MATERIAL PROVIDED:

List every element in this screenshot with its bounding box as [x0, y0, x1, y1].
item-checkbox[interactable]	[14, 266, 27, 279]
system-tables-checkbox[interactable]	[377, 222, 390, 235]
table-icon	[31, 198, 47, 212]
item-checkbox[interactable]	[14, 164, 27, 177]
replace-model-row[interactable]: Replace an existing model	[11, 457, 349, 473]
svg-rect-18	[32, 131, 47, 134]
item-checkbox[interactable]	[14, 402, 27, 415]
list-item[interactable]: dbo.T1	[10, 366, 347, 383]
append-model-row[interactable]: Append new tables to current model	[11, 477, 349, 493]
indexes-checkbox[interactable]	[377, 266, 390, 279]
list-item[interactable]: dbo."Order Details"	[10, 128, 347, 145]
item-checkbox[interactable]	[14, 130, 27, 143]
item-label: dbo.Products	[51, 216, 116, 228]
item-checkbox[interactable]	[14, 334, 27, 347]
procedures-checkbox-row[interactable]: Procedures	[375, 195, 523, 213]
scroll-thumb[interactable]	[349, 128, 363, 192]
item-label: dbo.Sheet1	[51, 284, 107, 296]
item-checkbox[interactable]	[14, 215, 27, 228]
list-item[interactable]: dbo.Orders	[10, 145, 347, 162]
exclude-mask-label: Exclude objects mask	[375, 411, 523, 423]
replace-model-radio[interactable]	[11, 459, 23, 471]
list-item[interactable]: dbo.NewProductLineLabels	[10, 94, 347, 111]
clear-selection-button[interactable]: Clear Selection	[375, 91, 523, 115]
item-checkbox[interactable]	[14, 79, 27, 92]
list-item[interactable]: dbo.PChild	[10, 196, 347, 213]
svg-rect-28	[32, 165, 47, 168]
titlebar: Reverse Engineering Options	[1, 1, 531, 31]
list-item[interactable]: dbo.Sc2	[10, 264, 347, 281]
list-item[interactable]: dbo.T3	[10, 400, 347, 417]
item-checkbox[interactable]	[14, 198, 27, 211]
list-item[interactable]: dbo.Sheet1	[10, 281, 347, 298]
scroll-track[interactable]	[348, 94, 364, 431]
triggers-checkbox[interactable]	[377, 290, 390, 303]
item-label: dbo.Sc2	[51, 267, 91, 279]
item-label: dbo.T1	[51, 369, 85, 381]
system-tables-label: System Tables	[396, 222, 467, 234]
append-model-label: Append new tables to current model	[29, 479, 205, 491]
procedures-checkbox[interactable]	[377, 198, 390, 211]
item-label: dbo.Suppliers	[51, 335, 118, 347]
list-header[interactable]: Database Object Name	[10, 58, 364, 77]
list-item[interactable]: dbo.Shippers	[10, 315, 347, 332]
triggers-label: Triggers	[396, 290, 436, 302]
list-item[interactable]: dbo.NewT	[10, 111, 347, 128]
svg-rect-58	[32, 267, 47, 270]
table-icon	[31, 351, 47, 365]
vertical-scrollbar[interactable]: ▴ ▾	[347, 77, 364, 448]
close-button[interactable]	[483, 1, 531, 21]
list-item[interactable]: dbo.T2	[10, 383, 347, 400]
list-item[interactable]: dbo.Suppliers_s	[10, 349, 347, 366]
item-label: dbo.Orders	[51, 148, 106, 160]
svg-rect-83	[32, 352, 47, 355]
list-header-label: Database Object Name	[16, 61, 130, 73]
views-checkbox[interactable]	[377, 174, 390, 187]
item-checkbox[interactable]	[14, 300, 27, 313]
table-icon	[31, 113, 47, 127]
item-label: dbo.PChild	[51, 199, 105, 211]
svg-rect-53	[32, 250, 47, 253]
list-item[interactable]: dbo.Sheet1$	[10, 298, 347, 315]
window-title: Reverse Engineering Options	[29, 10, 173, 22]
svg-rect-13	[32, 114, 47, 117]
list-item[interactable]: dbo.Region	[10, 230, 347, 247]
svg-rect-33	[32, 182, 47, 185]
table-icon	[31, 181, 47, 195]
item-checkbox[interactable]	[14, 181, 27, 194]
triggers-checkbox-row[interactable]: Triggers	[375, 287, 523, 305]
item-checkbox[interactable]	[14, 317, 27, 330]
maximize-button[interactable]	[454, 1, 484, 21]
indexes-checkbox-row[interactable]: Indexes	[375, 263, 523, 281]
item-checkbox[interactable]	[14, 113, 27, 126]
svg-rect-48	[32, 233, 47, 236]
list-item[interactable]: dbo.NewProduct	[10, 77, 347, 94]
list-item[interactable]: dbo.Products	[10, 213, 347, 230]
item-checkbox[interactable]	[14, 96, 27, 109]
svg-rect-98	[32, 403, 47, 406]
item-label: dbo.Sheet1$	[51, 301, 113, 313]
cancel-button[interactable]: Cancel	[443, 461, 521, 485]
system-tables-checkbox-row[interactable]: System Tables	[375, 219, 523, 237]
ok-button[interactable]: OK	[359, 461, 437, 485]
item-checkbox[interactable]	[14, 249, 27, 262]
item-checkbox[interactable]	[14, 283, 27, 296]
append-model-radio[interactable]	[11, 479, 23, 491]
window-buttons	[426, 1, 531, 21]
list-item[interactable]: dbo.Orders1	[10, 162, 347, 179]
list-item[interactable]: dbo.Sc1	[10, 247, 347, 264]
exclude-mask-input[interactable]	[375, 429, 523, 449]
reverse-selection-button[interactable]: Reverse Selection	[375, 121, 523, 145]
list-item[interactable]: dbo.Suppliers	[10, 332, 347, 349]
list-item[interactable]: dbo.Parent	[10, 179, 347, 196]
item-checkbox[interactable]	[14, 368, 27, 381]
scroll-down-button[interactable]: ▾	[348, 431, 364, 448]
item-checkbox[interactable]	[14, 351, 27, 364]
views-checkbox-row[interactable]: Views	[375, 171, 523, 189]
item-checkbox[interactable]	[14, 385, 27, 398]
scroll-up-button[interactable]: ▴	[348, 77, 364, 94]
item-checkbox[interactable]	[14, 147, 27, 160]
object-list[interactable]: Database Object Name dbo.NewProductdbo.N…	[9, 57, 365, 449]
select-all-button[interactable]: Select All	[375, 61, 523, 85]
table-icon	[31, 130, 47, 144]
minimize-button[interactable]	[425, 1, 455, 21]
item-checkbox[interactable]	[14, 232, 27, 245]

---

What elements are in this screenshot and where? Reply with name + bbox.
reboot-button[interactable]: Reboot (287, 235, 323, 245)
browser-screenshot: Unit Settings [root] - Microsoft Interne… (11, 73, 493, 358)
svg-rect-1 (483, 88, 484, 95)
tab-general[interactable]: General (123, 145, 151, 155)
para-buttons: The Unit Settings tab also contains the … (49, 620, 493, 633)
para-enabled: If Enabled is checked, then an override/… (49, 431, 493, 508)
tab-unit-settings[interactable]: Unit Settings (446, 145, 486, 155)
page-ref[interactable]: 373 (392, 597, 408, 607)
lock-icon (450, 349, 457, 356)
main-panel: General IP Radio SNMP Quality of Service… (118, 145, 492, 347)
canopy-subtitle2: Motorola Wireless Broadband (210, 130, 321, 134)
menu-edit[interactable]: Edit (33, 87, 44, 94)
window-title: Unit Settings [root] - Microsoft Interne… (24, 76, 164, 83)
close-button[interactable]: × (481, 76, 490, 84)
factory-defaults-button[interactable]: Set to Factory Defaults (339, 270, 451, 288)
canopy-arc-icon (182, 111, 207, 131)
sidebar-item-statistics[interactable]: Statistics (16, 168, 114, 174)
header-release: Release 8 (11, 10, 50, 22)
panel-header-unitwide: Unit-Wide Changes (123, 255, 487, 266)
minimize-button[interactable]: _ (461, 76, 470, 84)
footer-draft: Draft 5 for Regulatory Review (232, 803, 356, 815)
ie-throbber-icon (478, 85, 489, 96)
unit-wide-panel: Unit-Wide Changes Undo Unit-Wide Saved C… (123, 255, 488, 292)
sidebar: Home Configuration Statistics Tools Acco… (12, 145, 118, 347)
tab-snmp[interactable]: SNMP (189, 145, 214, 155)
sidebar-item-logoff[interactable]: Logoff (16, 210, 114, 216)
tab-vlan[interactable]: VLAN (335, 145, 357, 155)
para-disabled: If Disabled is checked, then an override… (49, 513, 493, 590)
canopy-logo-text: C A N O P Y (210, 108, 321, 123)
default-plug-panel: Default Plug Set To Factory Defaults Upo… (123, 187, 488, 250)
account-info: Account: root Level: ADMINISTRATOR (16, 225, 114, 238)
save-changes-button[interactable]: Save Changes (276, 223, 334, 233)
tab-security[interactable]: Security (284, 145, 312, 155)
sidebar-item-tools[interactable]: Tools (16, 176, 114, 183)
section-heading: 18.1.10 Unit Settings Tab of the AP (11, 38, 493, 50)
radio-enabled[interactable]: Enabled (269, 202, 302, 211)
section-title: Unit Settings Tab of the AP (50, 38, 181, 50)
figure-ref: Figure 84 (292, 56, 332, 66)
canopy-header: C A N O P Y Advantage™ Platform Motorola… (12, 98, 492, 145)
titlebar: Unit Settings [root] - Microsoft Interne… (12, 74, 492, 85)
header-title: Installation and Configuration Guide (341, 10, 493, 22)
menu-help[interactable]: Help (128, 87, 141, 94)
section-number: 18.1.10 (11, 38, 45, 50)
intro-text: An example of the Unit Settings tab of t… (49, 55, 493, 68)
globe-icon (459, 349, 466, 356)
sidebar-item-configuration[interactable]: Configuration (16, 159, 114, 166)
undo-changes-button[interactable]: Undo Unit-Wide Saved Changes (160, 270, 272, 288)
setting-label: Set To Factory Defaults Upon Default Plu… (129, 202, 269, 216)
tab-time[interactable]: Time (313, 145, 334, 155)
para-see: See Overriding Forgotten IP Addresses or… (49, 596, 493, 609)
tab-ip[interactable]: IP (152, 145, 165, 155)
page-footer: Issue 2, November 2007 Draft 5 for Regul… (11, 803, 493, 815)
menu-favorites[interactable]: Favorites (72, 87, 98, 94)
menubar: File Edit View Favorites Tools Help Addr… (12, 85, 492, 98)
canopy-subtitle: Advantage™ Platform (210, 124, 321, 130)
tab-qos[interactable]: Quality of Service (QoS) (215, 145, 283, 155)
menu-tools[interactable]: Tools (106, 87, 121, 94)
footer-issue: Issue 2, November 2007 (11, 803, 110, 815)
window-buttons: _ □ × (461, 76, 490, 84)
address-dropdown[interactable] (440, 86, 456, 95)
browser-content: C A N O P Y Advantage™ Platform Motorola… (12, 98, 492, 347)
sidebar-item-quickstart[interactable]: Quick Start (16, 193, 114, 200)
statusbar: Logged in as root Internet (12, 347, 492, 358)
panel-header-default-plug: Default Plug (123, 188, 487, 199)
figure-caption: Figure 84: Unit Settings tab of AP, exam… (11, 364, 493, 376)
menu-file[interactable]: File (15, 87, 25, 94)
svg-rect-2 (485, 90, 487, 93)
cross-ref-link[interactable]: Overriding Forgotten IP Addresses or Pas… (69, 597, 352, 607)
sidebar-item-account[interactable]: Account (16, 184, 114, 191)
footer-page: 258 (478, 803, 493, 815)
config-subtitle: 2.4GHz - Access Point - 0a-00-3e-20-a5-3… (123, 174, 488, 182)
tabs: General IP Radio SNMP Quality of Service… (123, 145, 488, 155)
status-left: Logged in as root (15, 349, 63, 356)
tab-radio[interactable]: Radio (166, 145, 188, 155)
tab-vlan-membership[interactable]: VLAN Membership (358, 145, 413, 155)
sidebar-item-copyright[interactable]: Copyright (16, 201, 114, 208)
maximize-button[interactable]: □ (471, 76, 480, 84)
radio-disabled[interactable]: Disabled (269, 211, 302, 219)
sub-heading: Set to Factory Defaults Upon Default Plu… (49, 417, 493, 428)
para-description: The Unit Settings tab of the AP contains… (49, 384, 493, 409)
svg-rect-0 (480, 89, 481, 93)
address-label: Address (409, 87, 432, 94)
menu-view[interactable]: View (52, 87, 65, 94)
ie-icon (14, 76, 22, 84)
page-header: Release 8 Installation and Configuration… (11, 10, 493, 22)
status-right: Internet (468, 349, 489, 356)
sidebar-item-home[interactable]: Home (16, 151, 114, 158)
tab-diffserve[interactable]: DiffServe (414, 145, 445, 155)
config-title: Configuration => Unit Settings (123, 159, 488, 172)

* * *

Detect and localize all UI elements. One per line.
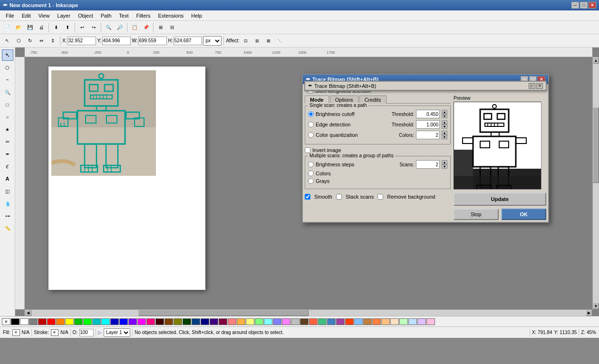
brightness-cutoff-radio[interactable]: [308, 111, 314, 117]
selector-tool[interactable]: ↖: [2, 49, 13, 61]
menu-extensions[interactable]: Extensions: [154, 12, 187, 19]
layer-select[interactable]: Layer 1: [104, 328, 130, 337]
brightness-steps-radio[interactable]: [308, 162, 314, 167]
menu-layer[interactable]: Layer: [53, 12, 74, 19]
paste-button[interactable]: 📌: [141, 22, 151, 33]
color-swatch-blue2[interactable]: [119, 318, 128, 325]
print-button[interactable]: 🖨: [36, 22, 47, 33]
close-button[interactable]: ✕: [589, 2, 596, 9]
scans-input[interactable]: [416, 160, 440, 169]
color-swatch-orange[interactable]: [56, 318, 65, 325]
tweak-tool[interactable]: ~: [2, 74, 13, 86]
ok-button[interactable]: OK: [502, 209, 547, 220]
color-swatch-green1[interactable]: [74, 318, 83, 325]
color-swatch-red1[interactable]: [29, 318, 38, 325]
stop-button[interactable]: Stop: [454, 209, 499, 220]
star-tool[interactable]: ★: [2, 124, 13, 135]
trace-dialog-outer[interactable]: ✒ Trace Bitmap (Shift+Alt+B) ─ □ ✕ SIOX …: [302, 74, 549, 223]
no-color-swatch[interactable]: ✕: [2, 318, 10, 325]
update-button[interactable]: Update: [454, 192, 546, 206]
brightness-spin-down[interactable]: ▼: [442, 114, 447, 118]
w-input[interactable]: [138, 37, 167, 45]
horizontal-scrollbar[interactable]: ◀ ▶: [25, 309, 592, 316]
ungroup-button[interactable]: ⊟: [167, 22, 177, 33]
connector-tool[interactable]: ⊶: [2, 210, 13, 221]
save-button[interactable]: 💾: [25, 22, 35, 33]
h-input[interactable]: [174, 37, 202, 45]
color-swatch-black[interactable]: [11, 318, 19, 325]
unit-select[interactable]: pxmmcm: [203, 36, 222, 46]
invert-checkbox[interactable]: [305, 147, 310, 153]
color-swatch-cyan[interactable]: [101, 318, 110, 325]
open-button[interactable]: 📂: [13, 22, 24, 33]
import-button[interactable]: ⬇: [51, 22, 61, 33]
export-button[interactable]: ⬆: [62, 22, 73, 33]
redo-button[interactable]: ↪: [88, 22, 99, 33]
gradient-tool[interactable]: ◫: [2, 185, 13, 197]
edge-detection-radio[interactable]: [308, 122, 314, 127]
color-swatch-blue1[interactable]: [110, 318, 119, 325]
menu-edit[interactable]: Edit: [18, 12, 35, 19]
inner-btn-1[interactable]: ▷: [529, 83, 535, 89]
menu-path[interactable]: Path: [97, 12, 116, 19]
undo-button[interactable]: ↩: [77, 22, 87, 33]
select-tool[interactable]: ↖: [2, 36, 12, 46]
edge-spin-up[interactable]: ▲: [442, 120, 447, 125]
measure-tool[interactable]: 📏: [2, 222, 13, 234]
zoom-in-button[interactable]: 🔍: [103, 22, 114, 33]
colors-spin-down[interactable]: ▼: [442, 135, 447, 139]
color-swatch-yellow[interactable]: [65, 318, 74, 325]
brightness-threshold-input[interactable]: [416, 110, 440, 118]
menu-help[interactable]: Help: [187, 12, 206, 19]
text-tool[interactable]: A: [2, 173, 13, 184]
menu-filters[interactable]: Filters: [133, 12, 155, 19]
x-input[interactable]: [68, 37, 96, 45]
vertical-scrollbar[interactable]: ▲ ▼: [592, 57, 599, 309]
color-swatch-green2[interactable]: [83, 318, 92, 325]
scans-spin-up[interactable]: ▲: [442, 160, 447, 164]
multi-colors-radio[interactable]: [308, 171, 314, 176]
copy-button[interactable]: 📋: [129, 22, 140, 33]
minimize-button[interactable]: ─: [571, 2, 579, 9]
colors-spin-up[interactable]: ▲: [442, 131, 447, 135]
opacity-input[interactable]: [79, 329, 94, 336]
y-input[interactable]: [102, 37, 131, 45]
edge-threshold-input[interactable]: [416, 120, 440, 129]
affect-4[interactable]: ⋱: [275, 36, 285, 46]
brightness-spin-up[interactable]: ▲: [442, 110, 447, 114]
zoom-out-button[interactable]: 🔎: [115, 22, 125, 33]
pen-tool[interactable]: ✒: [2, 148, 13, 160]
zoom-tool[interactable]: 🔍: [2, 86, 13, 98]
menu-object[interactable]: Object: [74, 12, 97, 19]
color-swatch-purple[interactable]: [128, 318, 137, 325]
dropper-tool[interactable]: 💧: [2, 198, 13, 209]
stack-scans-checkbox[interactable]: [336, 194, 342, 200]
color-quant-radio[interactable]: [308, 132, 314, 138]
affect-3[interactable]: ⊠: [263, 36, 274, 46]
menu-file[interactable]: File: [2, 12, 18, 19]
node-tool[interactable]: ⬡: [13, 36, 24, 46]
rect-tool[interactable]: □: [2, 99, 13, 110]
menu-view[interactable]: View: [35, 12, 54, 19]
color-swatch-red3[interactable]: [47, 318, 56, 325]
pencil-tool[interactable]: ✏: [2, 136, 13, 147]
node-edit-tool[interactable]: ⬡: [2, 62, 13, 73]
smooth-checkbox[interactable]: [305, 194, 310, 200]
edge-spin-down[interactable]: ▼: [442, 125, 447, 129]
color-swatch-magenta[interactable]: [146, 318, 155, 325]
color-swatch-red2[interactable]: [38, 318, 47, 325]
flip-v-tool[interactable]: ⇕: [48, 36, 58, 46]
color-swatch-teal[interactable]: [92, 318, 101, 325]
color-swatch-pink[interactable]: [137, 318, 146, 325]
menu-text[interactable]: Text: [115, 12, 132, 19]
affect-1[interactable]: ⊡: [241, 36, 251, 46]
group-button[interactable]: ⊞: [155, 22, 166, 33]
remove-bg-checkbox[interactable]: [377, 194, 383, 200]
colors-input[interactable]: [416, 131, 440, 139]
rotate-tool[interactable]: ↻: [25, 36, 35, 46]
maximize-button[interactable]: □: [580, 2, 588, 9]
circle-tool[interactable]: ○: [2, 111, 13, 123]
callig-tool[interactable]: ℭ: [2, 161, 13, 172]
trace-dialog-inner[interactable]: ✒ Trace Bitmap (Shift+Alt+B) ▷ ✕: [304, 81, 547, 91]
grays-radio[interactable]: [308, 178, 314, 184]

WORK INSTRUCTIONS: Count up the lines in the preceding data that include the word "dialog"; respond with the number only.

EXERCISE OUTPUT: 2